“Somos um exemplo perfeito de economia circular”, afirma presidente da AEVO
A Associação de Empresas de Valorização de Orgânicos reúne como associados Operadores de Gestão de Resíduos (OGR) responsáveis pela recolha de cerca de 70% das lamas de ETAR que são sujeitas a tratamento com vista à sua reutilização em Portugal.

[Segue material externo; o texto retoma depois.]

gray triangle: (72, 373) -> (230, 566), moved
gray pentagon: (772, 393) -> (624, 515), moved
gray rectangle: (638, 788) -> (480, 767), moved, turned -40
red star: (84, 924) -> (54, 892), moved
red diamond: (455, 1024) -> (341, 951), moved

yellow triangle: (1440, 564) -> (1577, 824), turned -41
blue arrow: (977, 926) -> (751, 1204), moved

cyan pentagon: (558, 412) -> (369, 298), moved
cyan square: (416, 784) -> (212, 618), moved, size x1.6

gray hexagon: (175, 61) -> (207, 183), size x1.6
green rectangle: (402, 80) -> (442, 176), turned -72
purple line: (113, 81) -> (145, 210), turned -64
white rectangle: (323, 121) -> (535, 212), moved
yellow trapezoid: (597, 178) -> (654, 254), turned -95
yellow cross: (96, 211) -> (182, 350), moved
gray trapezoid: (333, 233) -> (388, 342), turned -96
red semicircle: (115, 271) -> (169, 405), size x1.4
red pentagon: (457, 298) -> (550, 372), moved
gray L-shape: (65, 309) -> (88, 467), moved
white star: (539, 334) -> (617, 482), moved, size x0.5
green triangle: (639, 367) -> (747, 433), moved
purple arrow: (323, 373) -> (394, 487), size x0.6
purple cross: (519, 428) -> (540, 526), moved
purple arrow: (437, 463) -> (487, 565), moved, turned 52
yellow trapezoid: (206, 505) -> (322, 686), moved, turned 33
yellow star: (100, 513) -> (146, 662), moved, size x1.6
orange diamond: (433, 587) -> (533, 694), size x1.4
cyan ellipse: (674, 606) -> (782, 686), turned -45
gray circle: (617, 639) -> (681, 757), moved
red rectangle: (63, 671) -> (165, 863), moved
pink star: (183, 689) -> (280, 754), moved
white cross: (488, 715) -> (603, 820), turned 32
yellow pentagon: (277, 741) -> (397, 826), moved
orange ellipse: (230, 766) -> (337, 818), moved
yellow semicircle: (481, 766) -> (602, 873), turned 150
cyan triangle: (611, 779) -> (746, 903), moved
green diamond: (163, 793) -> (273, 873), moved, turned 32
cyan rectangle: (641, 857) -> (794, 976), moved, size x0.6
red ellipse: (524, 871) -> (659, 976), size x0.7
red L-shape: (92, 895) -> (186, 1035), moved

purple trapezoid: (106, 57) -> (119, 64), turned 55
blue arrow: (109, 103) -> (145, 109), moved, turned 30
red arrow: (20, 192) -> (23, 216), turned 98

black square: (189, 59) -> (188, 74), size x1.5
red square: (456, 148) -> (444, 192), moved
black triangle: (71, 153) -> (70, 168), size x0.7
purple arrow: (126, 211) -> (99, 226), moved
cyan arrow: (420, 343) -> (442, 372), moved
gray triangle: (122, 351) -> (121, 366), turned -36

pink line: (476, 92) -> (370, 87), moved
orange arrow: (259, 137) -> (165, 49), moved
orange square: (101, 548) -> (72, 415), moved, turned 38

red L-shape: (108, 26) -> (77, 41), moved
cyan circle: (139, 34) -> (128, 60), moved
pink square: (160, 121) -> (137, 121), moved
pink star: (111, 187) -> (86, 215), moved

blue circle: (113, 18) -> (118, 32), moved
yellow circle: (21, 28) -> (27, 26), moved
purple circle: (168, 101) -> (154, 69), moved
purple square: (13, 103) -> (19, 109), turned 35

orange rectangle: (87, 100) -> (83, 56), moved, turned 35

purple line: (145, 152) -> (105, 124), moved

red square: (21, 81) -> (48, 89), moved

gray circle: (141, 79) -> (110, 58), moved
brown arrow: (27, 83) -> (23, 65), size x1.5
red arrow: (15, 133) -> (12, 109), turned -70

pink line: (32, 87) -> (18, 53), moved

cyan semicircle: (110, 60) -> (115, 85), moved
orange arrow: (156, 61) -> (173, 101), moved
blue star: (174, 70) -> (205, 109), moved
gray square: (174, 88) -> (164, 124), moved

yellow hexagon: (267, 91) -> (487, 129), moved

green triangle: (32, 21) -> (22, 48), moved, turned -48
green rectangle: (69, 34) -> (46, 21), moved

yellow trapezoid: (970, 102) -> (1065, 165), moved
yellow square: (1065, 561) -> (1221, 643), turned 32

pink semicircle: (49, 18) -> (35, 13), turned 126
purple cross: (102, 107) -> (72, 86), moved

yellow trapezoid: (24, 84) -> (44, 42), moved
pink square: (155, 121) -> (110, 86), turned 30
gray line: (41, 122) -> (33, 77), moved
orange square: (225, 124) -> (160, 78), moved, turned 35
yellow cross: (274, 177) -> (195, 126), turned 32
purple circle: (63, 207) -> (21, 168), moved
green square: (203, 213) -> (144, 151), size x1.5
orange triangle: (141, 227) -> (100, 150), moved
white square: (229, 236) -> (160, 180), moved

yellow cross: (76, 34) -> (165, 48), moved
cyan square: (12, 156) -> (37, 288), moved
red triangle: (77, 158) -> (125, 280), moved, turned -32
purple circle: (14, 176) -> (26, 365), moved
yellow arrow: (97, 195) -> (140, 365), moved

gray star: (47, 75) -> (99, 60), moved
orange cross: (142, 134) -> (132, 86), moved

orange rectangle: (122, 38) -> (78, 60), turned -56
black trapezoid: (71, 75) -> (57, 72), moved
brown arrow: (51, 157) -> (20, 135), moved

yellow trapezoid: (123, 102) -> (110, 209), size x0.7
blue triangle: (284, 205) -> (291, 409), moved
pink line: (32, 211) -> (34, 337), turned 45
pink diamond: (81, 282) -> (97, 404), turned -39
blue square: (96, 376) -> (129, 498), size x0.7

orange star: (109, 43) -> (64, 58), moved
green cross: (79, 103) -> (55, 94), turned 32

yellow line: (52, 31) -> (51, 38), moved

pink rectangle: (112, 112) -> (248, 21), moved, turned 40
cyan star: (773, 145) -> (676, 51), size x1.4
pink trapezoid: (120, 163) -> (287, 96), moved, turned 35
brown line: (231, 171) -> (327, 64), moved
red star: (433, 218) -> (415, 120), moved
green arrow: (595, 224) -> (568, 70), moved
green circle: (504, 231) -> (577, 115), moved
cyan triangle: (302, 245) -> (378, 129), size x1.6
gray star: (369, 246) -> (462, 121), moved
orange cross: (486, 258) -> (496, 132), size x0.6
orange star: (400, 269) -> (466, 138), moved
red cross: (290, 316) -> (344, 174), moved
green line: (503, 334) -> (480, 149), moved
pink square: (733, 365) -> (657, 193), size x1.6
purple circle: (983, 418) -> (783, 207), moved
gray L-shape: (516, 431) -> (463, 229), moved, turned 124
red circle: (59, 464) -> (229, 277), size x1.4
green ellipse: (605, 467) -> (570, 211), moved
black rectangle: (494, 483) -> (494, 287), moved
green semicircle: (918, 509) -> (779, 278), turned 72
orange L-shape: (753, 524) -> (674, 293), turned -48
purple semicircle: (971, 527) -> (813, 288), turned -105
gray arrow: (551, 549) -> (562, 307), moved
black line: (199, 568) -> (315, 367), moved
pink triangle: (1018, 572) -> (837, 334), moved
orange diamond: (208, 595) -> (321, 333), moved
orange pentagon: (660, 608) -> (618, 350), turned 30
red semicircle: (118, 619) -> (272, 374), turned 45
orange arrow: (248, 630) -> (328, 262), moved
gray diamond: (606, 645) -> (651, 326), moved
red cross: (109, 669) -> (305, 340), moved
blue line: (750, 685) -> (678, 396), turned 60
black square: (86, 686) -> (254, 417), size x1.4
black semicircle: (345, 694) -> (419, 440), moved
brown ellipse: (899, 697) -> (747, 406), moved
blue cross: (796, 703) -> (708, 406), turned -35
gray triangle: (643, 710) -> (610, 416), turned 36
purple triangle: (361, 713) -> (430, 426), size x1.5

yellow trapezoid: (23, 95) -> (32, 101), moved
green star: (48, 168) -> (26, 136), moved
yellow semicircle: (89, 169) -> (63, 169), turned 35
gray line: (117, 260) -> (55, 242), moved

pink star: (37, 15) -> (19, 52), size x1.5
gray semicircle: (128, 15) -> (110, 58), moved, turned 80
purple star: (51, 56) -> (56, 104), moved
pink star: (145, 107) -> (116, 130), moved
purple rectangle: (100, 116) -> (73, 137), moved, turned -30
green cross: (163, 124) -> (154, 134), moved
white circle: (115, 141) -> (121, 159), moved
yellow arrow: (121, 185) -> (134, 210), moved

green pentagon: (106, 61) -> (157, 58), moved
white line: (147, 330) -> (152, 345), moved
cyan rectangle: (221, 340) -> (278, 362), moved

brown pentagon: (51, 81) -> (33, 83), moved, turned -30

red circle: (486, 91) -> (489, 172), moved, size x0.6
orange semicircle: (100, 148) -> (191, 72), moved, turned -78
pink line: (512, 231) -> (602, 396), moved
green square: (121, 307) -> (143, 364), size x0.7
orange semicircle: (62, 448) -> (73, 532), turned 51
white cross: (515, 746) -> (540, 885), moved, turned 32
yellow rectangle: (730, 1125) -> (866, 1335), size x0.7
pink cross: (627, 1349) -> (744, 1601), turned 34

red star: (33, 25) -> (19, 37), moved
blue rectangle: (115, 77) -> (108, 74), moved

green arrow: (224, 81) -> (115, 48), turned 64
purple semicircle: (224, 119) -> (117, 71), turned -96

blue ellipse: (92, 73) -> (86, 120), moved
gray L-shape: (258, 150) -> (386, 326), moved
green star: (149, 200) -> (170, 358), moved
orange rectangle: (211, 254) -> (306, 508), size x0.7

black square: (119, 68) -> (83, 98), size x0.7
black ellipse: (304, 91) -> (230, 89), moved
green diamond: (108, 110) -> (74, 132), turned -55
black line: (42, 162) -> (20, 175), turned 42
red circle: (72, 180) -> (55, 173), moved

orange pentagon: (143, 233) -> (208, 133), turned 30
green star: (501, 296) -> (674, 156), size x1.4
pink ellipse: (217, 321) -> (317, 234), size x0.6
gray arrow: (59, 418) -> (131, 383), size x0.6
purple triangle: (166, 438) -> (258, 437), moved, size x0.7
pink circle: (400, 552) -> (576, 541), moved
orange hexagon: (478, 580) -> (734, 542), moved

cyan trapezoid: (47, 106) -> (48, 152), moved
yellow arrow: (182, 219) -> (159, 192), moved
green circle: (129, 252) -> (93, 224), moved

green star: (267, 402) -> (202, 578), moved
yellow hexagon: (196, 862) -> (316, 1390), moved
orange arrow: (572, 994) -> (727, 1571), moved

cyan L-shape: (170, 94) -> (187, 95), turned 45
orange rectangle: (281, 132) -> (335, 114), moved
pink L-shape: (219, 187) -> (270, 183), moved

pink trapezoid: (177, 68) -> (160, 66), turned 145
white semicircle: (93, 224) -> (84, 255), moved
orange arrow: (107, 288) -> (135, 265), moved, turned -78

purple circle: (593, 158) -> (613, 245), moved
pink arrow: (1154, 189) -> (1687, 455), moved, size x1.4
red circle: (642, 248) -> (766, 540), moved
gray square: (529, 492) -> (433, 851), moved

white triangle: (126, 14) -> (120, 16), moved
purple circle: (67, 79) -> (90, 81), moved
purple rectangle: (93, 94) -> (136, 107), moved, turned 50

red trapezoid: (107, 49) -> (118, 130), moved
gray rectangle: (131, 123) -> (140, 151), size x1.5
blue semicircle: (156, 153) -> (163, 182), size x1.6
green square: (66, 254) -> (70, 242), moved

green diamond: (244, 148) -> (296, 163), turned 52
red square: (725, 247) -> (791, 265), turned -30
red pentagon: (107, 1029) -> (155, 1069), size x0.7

Em entrevista à Executive Digest, o presidente da associação, Ricardo Silva, explica que mais-valias encerra a transformação de um resíduo num recurso, e acrescenta os benefícios ambientais e económicos que se estendem a todos os ‘players’ deste processo, e de todo o setor.
O que é a AEVO?
A Associação de Empresas de Valorização de Orgânicos reúne como associados Operadores de Gestão de Resíduos (OGR) responsáveis pela recolha de cerca de 70% das lamas de ETAR que são sujeitas a tratamento com vista à sua reutilização em Portugal. Atualmente, os nossos associados fazem a recolha destas lamas em mais de 120 concelhos portugueses, de Norte a Sul, sendo que estas são utilizadas em valorização agrícola em mais de 40 concelhos. Os nossos associados dedicam-se, entre outros serviços, à gestão de resíduos orgânicos dos mais variados tipos e origens. As lamas de ETAR, correspondendo a uma parcela significativa da atividade, não é o único resíduo orgânico a ser tratado nas instalações dos associados da AEVO, existindo já resíduos orgânicos recolhidos seletivamente a serem alvo de tratamento.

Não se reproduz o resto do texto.